> [Task requirements]:
Return the listing below exactly, with the pictures dropped.

= = = =

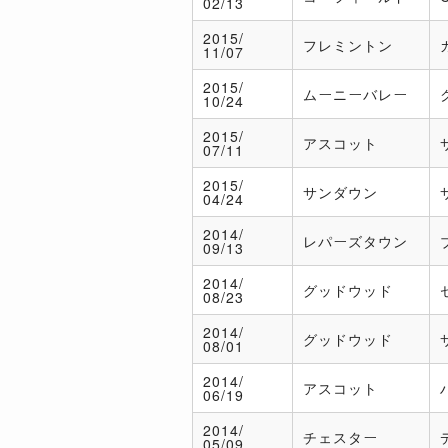
02/13
2015/
フレミントン
11/07
2015/
ムーニーバレー
10/24
2015/
アスコット
07/11
2015/
サンダウン
04/24
2014/
レパーズタウン
09/13
2014/
グッドウッド
08/23
2014/
グッドウッド
08/01
2014/
アスコット
06/19
2014/
チェスター
05/09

= = = =

> [Exercise solution]:
02/13
2015/
フレミントン
11/07
2015/
ムーニーバレー
10/24
2015/
アスコット
07/11
2015/
サンダウン
04/24
2014/
レパーズタウン
09/13
2014/
グッドウッド
08/23
2014/
グッドウッド
08/01
2014/
アスコット
06/19
2014/
チェスター
05/09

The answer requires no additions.